*Exercise aim*
Where in the listing does the string "навес" appear? Copy every line that holds it.

*Recorded information*
==============================

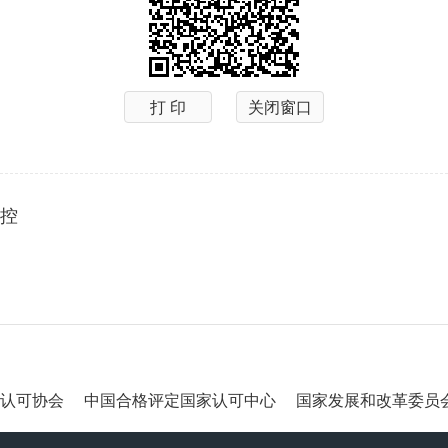
打 印
关闭窗口
控
认可协会
中国合格评定国家认可中心
国家发展和改革委员会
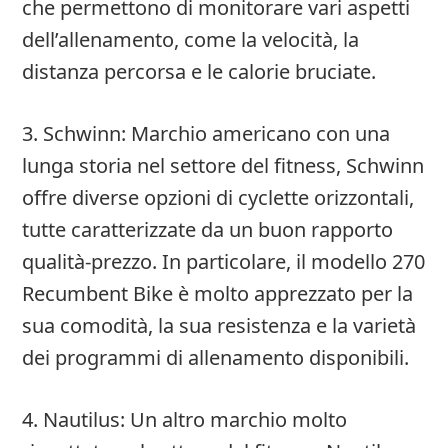
che permettono di monitorare vari aspetti
dell’allenamento, come la velocità, la
distanza percorsa e le calorie bruciate.
3. Schwinn: Marchio americano con una
lunga storia nel settore del fitness, Schwinn
offre diverse opzioni di cyclette orizzontali,
tutte caratterizzate da un buon rapporto
qualità-prezzo. In particolare, il modello 270
Recumbent Bike è molto apprezzato per la
sua comodità, la sua resistenza e la varietà
dei programmi di allenamento disponibili.
4. Nautilus: Un altro marchio molto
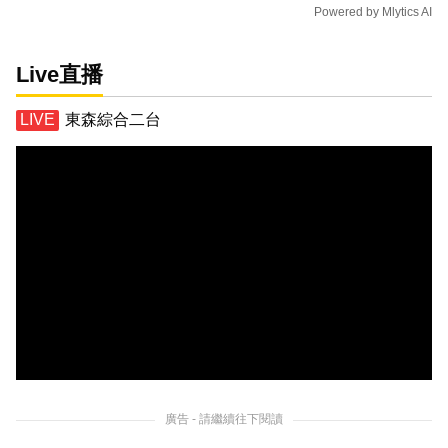
Powered by
Mlytics AI
Live直播
東森綜合二台
廣告 - 請繼續往下閱讀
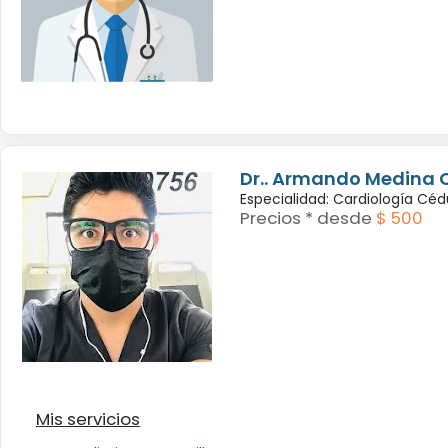
Dr.. Armando Medina 
Especialidad: Cardiología Cé
Precios * desde
$ 500
Mis servicios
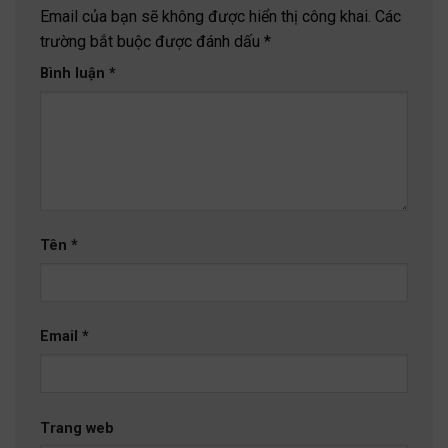
Email của bạn sẽ không được hiển thị công khai.
Các
trường bắt buộc được đánh dấu
*
Bình luận
*
Tên
*
Email
*
Trang web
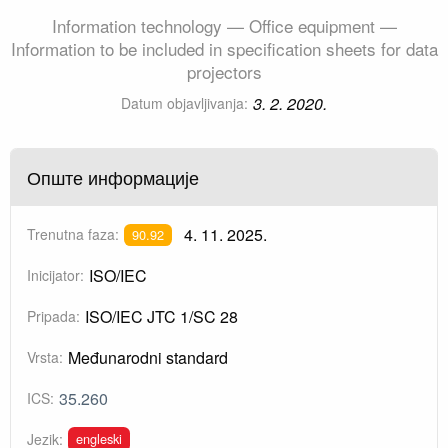
Information technology — Office equipment —
Information to be included in specification sheets for data
projectors
3. 2. 2020.
Datum objavljivanja:
Опште информације
4. 11. 2025.
Trenutna faza:
90.92
ISO/IEC
Inicijator:
ISO/IEC JTC 1/SC 28
Pripada:
Međunarodni standard
Vrsta:
35.260
ICS:
engleski
Jezik:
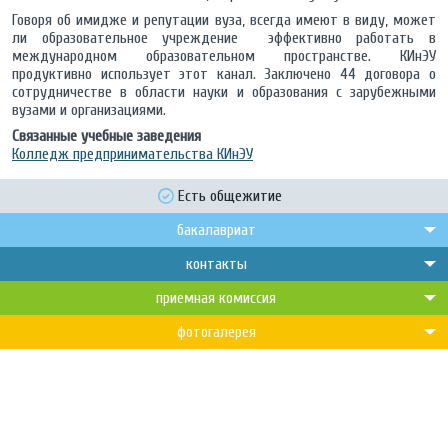
Говоря об имидже и репутации вуза, всегда имеют в виду, может
ли образовательное учреждение эффективно работать в
международном образовательном пространстве. КИнЭУ
продуктивно использует этот канал. Заключено 44 договора о
сотрудничестве в области науки и образования с зарубежными
вузами и организациями.
Связанные учебные заведения
Колледж предпринимательства КИнЭУ
Есть общежитие
бакалавриат
контакты
приемная комиссия
фотогалерея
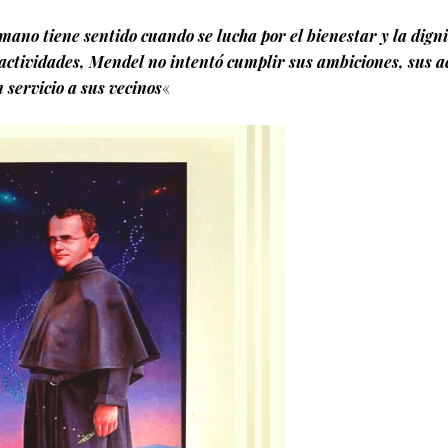
ano tiene sentido cuando se lucha por el bienestar y la dign
ctividades, Mendel no intentó cumplir sus ambiciones, sus a
 servicio a sus vecinos
«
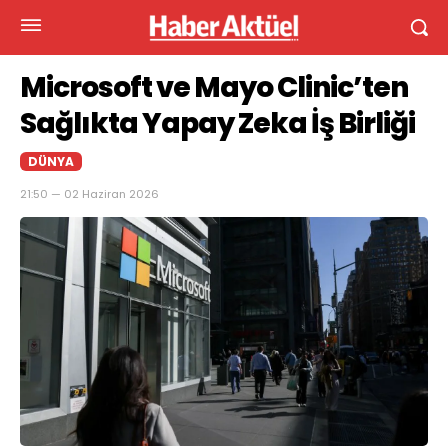
Microsoft ve Mayo Clinic’ten
Sağlıkta Yapay Zeka İş Birliği
DÜNYA
21:50 — 02 Haziran 2026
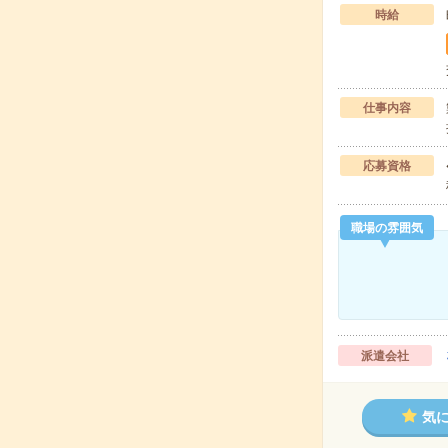
時給
仕事内容
応募資格
職場の雰囲気
派遣会社
気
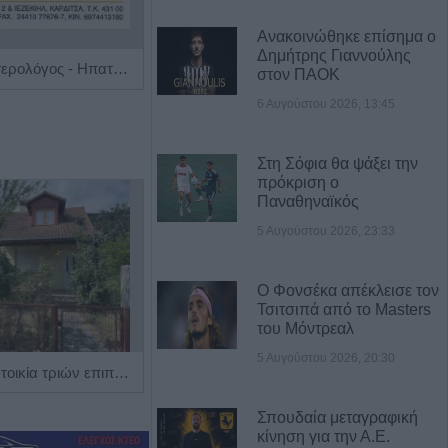
Ανακοινώθηκε επίσημα ο
Δημήτρης Γιαννούλης
Ειδικός Γαστρεντερολόγος - Ηπατολόγος "Γεώργιος Μάνθος"
Ειδικός Καρδιολόγος "Γεώργιος Κοντορούπης"
στον ΠΑΟΚ
6 Αυγούστου 2026, 13:45
Στη Σόφια θα ψάξει την
πρόκριση ο
Παναθηναϊκός
5 Αυγούστου 2026, 23:33
Ο Φονσέκα απέκλεισε τον
Τσιτσιπά από το Masters
του Μόντρεαλ
5 Αυγούστου 2026, 20:30
Πωλείται μονοκατοικία τριών επιπέδων στο καταπράσινο Πευκόφυτο Καρδίτσας
Η Αποκατάσταση Α.Ε. αναζητά για εργασία Νοσηλευτές και Βοηθούς Νοσηλευτές
Σπουδαία μεταγραφική
κίνηση για την Α.Ε.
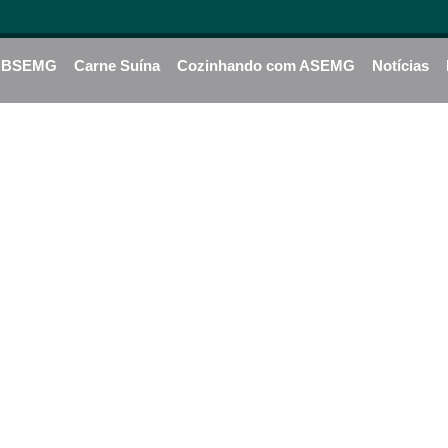
BSEMG
Carne Suína
Cozinhando com ASEMG
Notícias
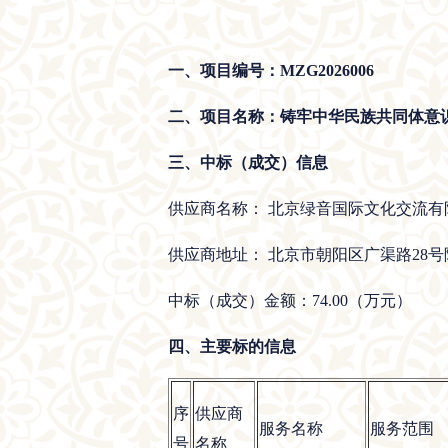
一、项目编号：MZG2026006
二、项目名称：铸牢中华民族共同体意识
三、中标（成交）信息
供应商名称： 北京绿音国际文化交流有
供应商地址： 北京市朝阳区广渠路28号院4
中标（成交）金额：74.00（万元）
四、主要标的信息
序
供应商
服务名称
服务范围
号
名称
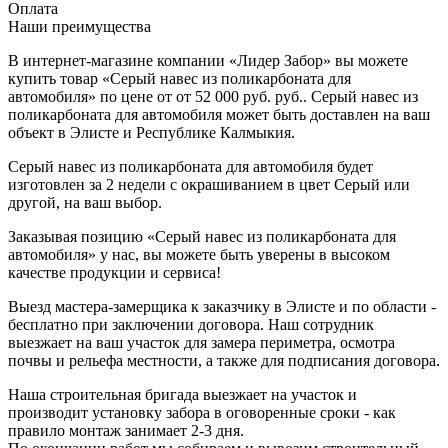
Оплата
Наши преимущества
В интернет-магазине компании «Лидер Забор» вы можете
купить товар «Серый навес из поликарбоната для
автомобиля» по цене от от 52 000 руб. руб.. Серый навес из
поликарбоната для автомобиля может быть доставлен на ваш
объект в Элисте и Республике Калмыкия.
Серый навес из поликарбоната для автомобиля будет
изготовлен за 2 недели с окрашиванием в цвет Серый или
другой, на ваш выбор.
Заказывая позицию «Серый навес из поликарбоната для
автомобиля» у нас, вы можете быть уверены в высоком
качестве продукции и сервиса!
Выезд мастера-замерщика к заказчику в Элисте и по области -
бесплатно при заключении договора. Наш сотрудник
выезжает на ваш участок для замера периметра, осмотра
почвы и рельефа местности, а также для подписания договора.
Наша строительная бригада выезжает на участок и
производит установку забора в оговоренные сроки - как
правило монтаж занимает 2-3 дня.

==============================

*Solved problem*
купить товар «Серый навес из поликарбоната для
автомобиля» по цене от от 52 000 руб. руб.. Серый навес из
Серый навес из поликарбоната для автомобиля будет
Заказывая позицию «Серый навес из поликарбоната для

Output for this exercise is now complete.